Come cambia la guerra. Il conflitto mediatico e l’effetto doppler
La guerra è un momento drammatico e di profonda rottura della quotidianità: avere notizie dei cari dal fronte, conoscere le evoluzioni dei combattimenti, aspettare i dispersi e piangere i defunti. O per lo meno così era vissuto solitamente il conflitto dai paesi coinvolti. Dall’esterno, le dirette televisive – a partire da quelle della guerra in Iraq del 1991 – raccontavano di stralci e momenti decisivi agli interessati. E anche il coinvolgimento generato in Occidente da tante guerre sommerse è sempre stato molto relativo e lasciato il più delle volte al parere degli esperti e di studiosi. Per non parlare dell’accoglienza ai profughi, sempre più alle prese con interi schieramenti socio-politici contrapposti.

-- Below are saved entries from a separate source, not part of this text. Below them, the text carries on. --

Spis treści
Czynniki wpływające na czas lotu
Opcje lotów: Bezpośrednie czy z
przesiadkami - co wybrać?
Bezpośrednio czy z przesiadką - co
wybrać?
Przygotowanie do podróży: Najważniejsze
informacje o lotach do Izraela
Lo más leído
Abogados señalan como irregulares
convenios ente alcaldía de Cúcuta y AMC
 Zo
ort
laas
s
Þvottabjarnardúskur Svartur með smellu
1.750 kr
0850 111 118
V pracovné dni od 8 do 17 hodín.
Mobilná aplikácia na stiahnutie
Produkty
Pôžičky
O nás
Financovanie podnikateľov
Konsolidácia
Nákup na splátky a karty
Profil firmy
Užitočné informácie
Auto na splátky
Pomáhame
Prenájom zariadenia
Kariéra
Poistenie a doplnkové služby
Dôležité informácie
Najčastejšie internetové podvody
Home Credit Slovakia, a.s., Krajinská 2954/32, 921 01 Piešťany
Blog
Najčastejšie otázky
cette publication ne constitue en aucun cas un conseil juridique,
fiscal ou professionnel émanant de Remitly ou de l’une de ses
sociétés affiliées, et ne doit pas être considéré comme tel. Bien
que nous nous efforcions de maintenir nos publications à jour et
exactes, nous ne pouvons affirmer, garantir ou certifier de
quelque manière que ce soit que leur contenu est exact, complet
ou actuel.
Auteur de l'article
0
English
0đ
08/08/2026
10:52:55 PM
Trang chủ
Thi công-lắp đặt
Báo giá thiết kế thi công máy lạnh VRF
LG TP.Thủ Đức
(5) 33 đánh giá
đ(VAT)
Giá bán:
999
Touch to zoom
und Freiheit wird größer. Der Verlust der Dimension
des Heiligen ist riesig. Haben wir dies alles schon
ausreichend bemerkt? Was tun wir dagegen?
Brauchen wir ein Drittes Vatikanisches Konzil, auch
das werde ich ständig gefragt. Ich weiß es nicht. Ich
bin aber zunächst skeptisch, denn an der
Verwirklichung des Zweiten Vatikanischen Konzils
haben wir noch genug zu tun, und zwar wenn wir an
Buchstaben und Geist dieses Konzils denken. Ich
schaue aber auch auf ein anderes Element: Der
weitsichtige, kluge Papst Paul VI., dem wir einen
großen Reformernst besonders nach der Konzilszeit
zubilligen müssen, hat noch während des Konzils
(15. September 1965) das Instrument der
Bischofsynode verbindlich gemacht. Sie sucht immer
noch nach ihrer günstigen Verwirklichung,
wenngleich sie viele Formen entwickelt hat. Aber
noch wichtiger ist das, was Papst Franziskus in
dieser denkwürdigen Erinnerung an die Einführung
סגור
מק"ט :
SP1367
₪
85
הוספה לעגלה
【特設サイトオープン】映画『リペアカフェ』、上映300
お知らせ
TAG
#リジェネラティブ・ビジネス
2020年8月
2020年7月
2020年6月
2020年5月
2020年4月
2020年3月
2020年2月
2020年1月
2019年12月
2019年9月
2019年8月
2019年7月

Oggi, per la prima volta, assistiamo ad una guerra mediatica, con tutto quello che questa constatazione comporta. E non solo riguardo all’utilizzo dei canali social da parte della propaganda russa, caratterizzata da fake news e distorsioni evidenti della realtà. Nemmeno per il sapiente uso che il Presidente ucraino Volodymyr Zelensky ha saputo fare dei social, creando empatia alla sua causa e mettendo l’Occidente in condizioni di non poter rifiutare di fornirgli aiuto e sostegno.

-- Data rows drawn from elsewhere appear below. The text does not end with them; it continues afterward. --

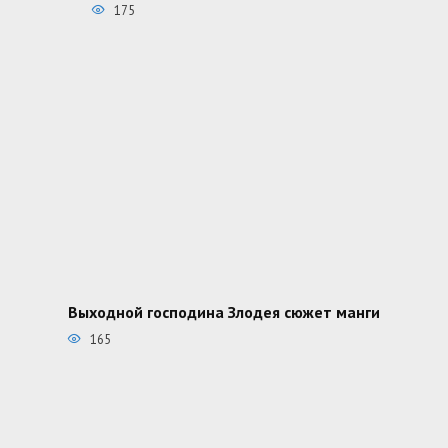
175
Выходной господина Злодея сюжет манги
165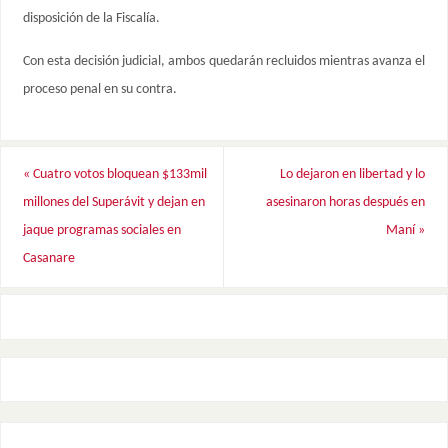
disposición de la Fiscalía.
Con esta decisión judicial, ambos quedarán recluidos mientras avanza el
proceso penal en su contra.
«
Cuatro votos bloquean $133mil
Lo dejaron en libertad y lo
millones del Superávit y dejan en
asesinaron horas después en
jaque programas sociales en
Maní
»
Casanare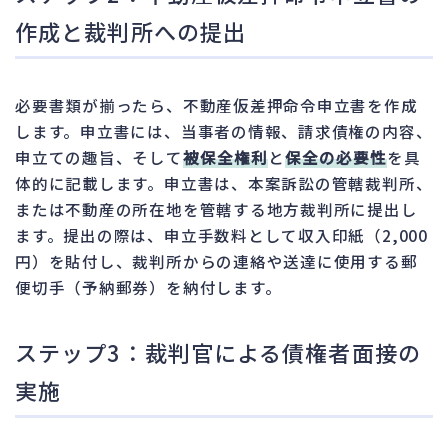
作成と裁判所への提出
必要書類が揃ったら、不動産仮差押命令申立書を作成
します。申立書には、当事者の情報、請求債権の内容、
申立ての趣旨、そして
被保全権利
と
保全の必要性
を具
体的に記載します。申立書は、本案訴訟の管轄裁判所、
または不動産の所在地を管轄する地方裁判所に提出し
ます。提出の際は、申立手数料として収入印紙（2,000
円）を貼付し、裁判所からの連絡や送達に使用する郵
便切手（予納郵券）を納付します。
ステップ3：裁判官による債権者面接の
実施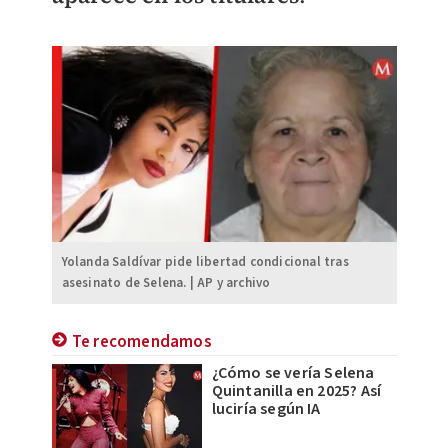
Yolanda Saldívar pide libertad condicional tras
asesinato de Selena. | AP y archivo
Te recomendamos
¿Cómo se vería Selena
Quintanilla en 2025? Así
luciría según IA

È emblematico il caso dei social networker che si moltiplicano in rete uplodando messaggi dalle prime linee, tra riti scaramantici dei soldati, stralci di battaglie di strenua difesa, edifici distrutti da bombardamenti live, e che raccontano un conflitto drammatico, con il video sempre puntato su ciò che sta accadendo. Per non parlare delle immagini strazianti delle famiglie divise che ritraggono il papà che resta a combattere e moglie e figli in partenza per mettersi al sicuro. Frame che hanno creato il clima giusto per l’accoglienza dei profughi facendo leva sulla profonda umanità che la solidarietà richiede. E che richiederebbe sempre.

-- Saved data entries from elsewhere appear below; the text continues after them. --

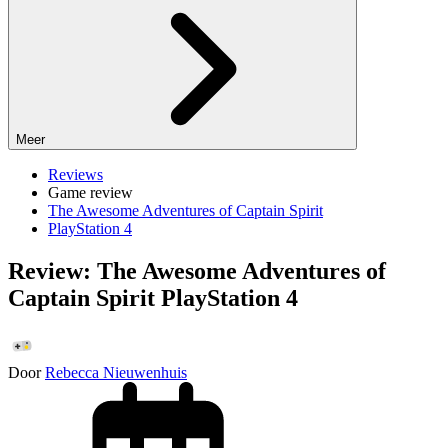
Meer
Reviews
Game review
The Awesome Adventures of Captain Spirit
PlayStation 4
Review: The Awesome Adventures of
Captain Spirit PlayStation 4
Door
Rebecca Nieuwenhuis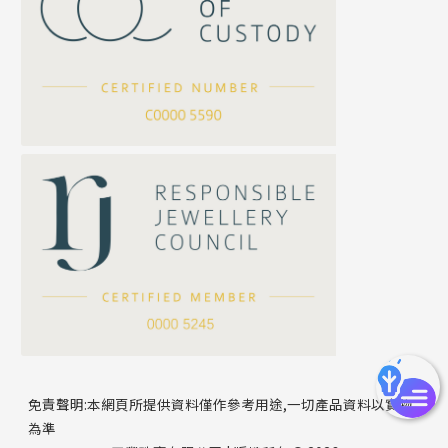
坦克鏈系列
滿天星鏈系列
*
你的名字
刀片鏈系列
方假繩鏈系列
公司名稱
心心鏈系列
*
e-mail
*
聯絡電話
免責聲明:本網頁所提供資料僅作參考用途,一切產品資料以實物
為準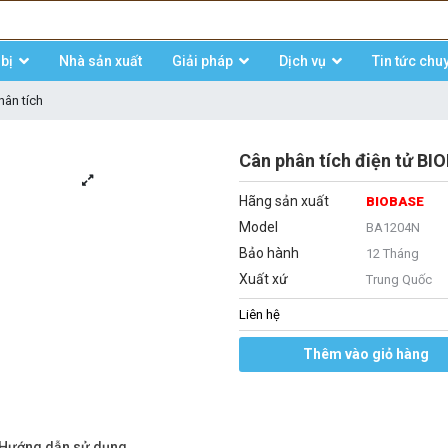
bị
Nhà sản xuất
Giải pháp
Dịch vụ
Tin tức chu
hân tích
Cân phân tích điện tử B
Hãng sản xuất
BIOBASE
Model
BA1204N
Bảo hành
12 Tháng
Xuất xứ
Trung Quốc
Liên hệ
Thêm vào giỏ hàng
/Hướng dẫn sử dụng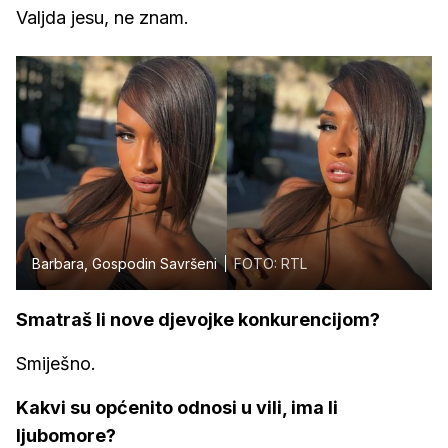
Valjda jesu, ne znam.
Barbara, Gospodin Savršeni
FOTO: RTL
Smatraš li nove djevojke konkurencijom?
Smiješno.
Kakvi su općenito odnosi u vili, ima li
ljubomore?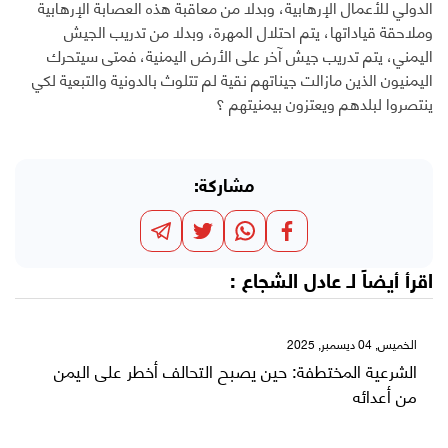
الدولي للأعمال الإرهابية، وبدلا من معاقبة هذه العصابة الإرهابية
وملاحقة قياداتها، يتم احتلال المهرة، وبدلا من تدريب الجيش
اليمني، يتم تدريب جيش آخر على الأرض اليمنية، فمتى سيتحرك
اليمنيون الذين مازالت جيناتهم نقية لم تتلوث بالدونية والتبعية لكي
ينتصروا لبلدهم ويعتزون بيمنيتهم ؟
مشاركة:
اقرأ أيضاً لـ
عادل الشجاع
:
الخميس, 04 ديسمبر, 2025
الشرعية المختطفة: حين يصبح التحالف أخطر على اليمن
من أعدائه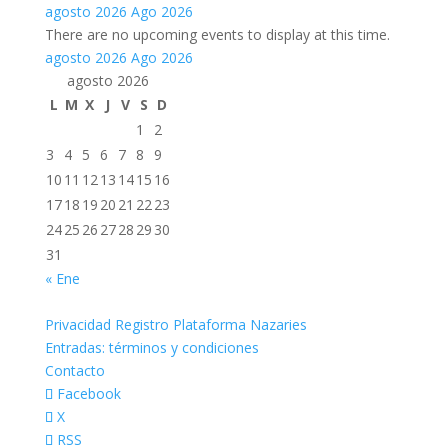
agosto 2026
Ago 2026
There are no upcoming events to display at this time.
agosto 2026
Ago 2026
agosto 2026
L
M
X
J
V
S
D
1
2
3
4
5
6
7
8
9
10
11
12
13
14
15
16
17
18
19
20
21
22
23
24
25
26
27
28
29
30
31
« Ene
Privacidad Registro Plataforma Nazaries
Entradas: términos y condiciones
Contacto
Facebook
X
RSS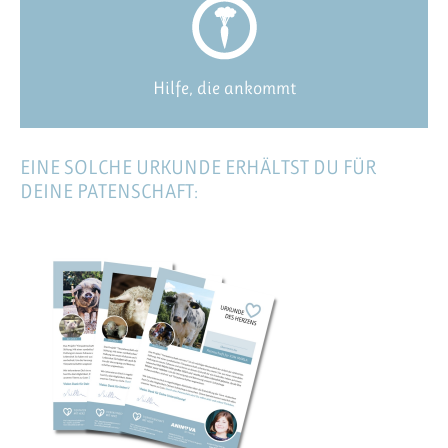
Hilfe, die ankommt
EINE SOLCHE URKUNDE ERHÄLTST DU FÜR
DEINE PATENSCHAFT: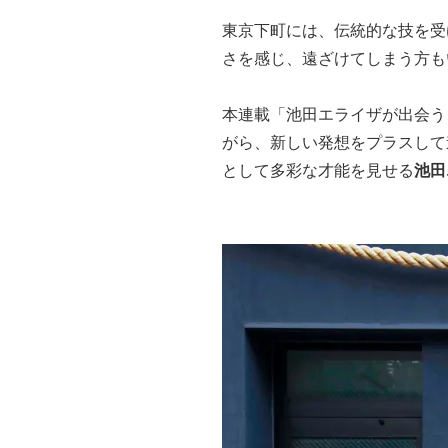
東京下町には、伝統的な技を受
さを感じ、遠ざけてしまう方も
本連載「池田エライザが出会う 
がら、新しい発想をプラスして
として多彩な才能を見せる
池田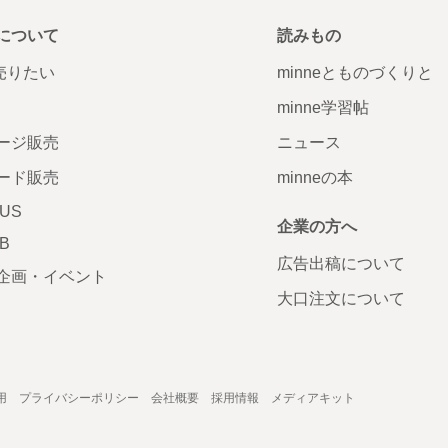
について
読みもの
で売りたい
minneとものづくりと
minne学習帖
ージ販売
ニュース
ード販売
minneの本
LUS
企業の方へ
AB
広告出稿について
企画・イベント
大口注文について
用
プライバシーポリシー
会社概要
採用情報
メディアキット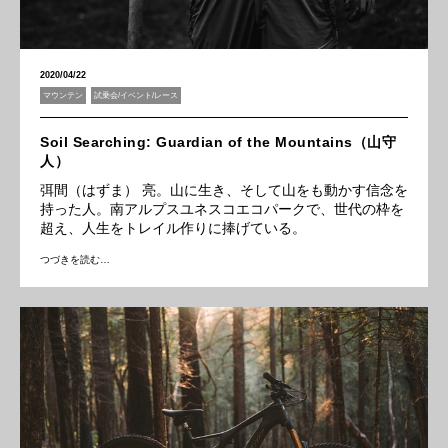
2020/04/22
マウンテン
試乗会/イベント/レース
Soil Searching: Guardian of the Mountains（山守
人）
弭間（はずま） 亮。山に生き、そして山をも動かす信念を
持った人。南アルプスユネスコエコパークで、世代の枠を
超え、人生をトレイル作りに捧げている。
つづきを読む…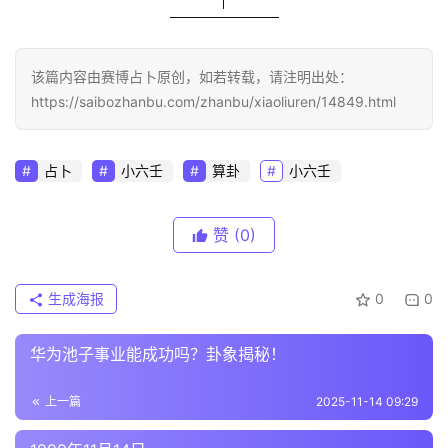
该篇内容由赛博占卜原创，如若转载，请注明出处：
https://saibozhanbu.com/zhanbu/xiaoliuren/14849.html
占卜
小六壬
算卦
小六壬
赞
(0)
生成海报
0
0
华为池子事业能成功吗？卦象揭秘！
上一篇
2025-11-14 09:29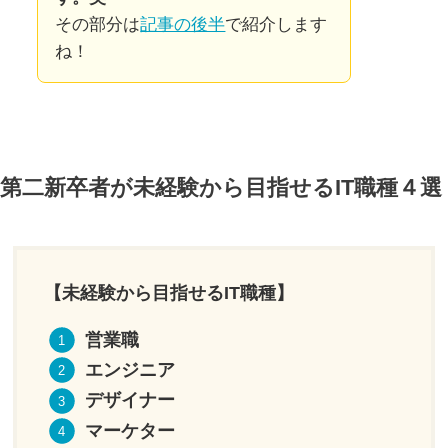
その部分は
記事の後半
で紹介します
ね！
第二新卒者が未経験から目指せるIT職種４選
【未経験から目指せるIT職種】
営業職
エンジニア
デザイナー
マーケター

Oltre ad essere una guerra speciale in tal senso, la proliferazione generata sui social può permettere di maturare così con il dovuto distacco le ragioni e la possibile composizione del conflitto, che deve avvenire necessariamente sul piano diplomatico? E, infine, non si rischia di generare un effetto doppler, di anamnesi emotiva per cui, tra una foto di moda e un video di cucina, si interiorizza la guerra per pochi secondi rimuovendola subito dopo? La gravità dell’accaduto merita una seria riflessione.